The Economist carried this obituary for King Hassan, who died in July 1999. It called him a ‘ruthless manipulator’:
Queen Elizabeth on her official visit to Morocco: king Hassan was an hour late to dinner (Photo:Hilton)
“He was less polite to European monarchs, perhaps because they have little power, and turned up nearly an hour late to dine with Queen Elizabeth when she visited Morocco in 1980. But where he considered it mattered, King Hassan was a dab hand at manipulating western opinion.
On independence from France in 1956, Morocco had 350,000 Jews, a large and influential minority. Within two decades nearly all had been exported*, most to Israel, under covert agreement with that country. King Hassan used the few Jews who remained to sell his kingdom as an oasis of pluralism amid the climate of Arab intolerance, a fancy lapped up by pro-Israel lobbies in Washington and Paris. Having earned trust in Israel, he was often able to act as a go-between for other Arab countries.
European dignitaries, plus a present and past American president, came to his funeral to hail him as a peacemaker. But his relationship with Israel was less about peace than the elimination of mutual foes. Israel’s secret service, the Mossad, helped the king to abduct his former maths teacher and leftist opponent, Mehdi Ben Barka, in a Paris café in 1965, and subsequently kill him.
Israel and the United States supplied the tanks to crush the Polisario Front, a guerrilla force struggling for independence in Western Sahara. United Nations officials say the defensive sand walls in Western Sahara bear remarkable similarity to the Bar Lev line the Israelis once constructed to keep Egypt at bay. The king let the Mossad set up a base in Morocco in 1964, and eavesdrop on an Arab summit called to discuss a united military command on the eve of the 1967 six-day war.

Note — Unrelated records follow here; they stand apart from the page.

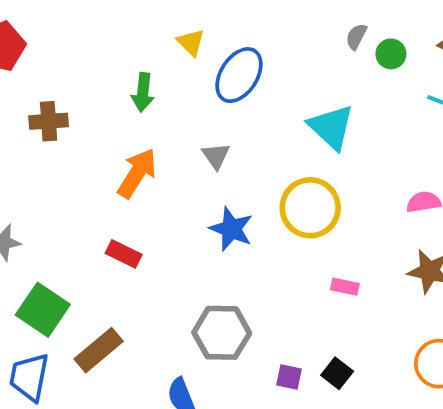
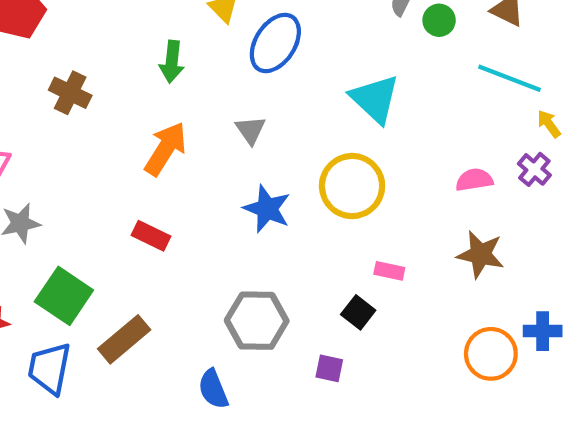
brown cross: (49, 121) -> (70, 93), turned 30
black square: (337, 373) -> (358, 312), moved

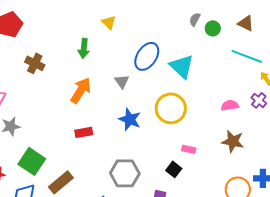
blue ellipse: (275, 43) -> (147, 56), moved
red rectangle: (151, 236) -> (84, 132), moved, turned -36

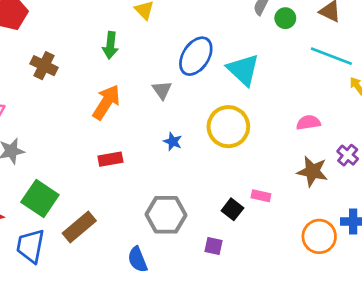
purple cross: (259, 100) -> (348, 155), moved
blue star: (130, 119) -> (173, 142), size x0.6
pink rectangle: (189, 149) -> (261, 196), moved

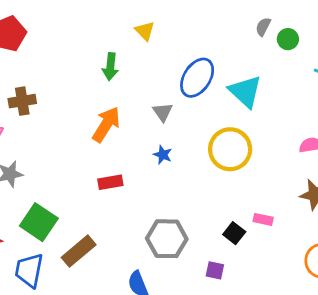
brown cross: (44, 66) -> (22, 101), moved, turned -35
blue star: (173, 142) -> (163, 155), moved

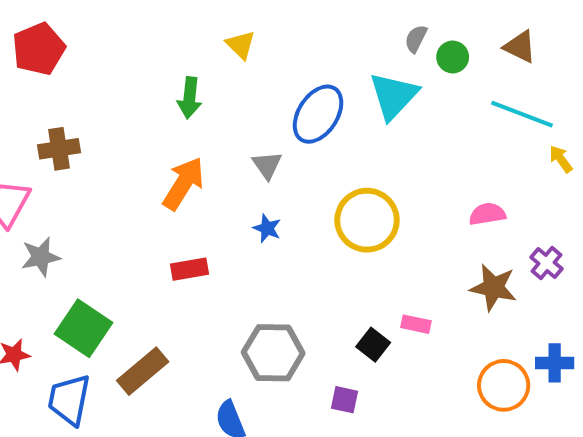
cyan triangle: (245, 91) -> (394, 96), moved, turned 30

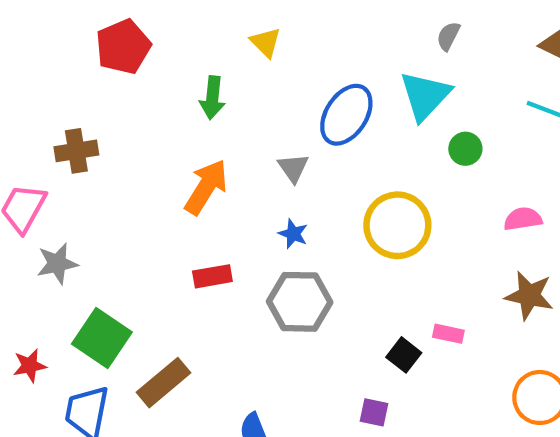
red pentagon: (39, 49) -> (123, 47), moved
green circle: (453, 57) -> (465, 149), moved
gray hexagon: (273, 353) -> (300, 302), moved

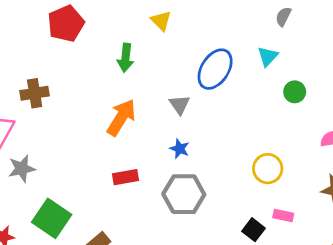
cyan triangle: (425, 96) -> (268, 56), size x0.6
yellow circle: (397, 225) -> (268, 169), moved, size x0.7

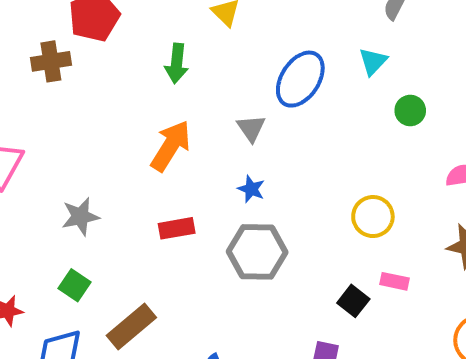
brown cross: (35, 93) -> (51, 61), moved
gray star: (22, 169) -> (80, 217), moved
green square: (52, 218) -> (75, 285), size x0.6

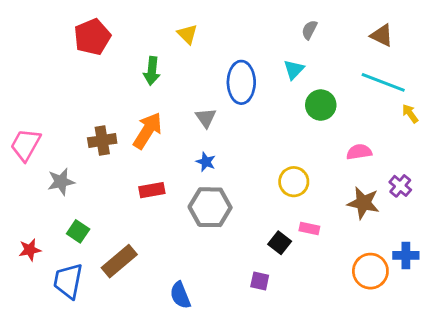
brown cross: (51, 61) -> (102, 141), moved
blue ellipse: (300, 79) -> (241, 82), turned -33
green circle: (410, 111) -> (321, 105), size x1.4
gray star: (80, 217) -> (61, 182), moved

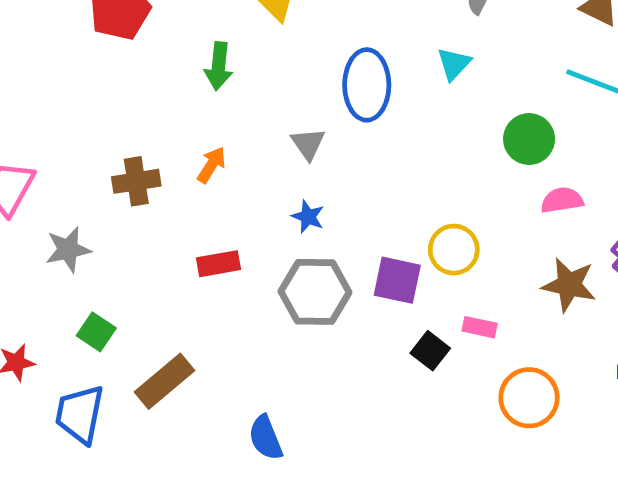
green circle: (321, 105) -> (529, 139), moved
orange arrow: (148, 131) -> (212, 165), size x0.6
orange circle: (370, 271) -> (529, 398), moved
purple square: (260, 281) -> (397, 280), moved, size x1.5

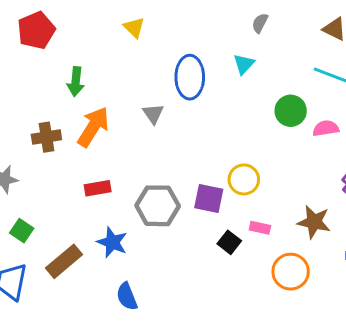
green arrow: (219, 66) -> (76, 82), moved
orange arrow: (212, 165) -> (93, 127), size x1.8
pink semicircle: (562, 200) -> (326, 128), moved
blue star: (308, 217) -> (112, 242), moved, size x1.5
brown star: (569, 285) -> (314, 222), moved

In domestic affairs, King Hassan fiddled continually with the constitution to secure power while retaining a whiff of democracy. His amendments of 1970 banned parliament from debating royal decrees, since that was tantamount to challenging the will of God. The king retained control of internal security, foreign policy and defence.
Moroccan law still forbids inquiry into the king’s finances. In the mid-1970s, having expropriated the property of French settlers, the king was reported to own a fifth of the country’s arable land. The mining of phosphates (Morocco is the world’s largest exporter) remains a royal concern. By the time of his death, the king had built at least ten golf courses for his private use, including one in Fez, floodlit for nighttime rounds.”
*’driven out’ is possibly a more appropriate term: the atmosphere was one of virulent antisemitic nationalism and repression, despite King Hassan’s philosemitism, and the remaining Jews of Morocco left amid the heightened tensions following the 1967 war.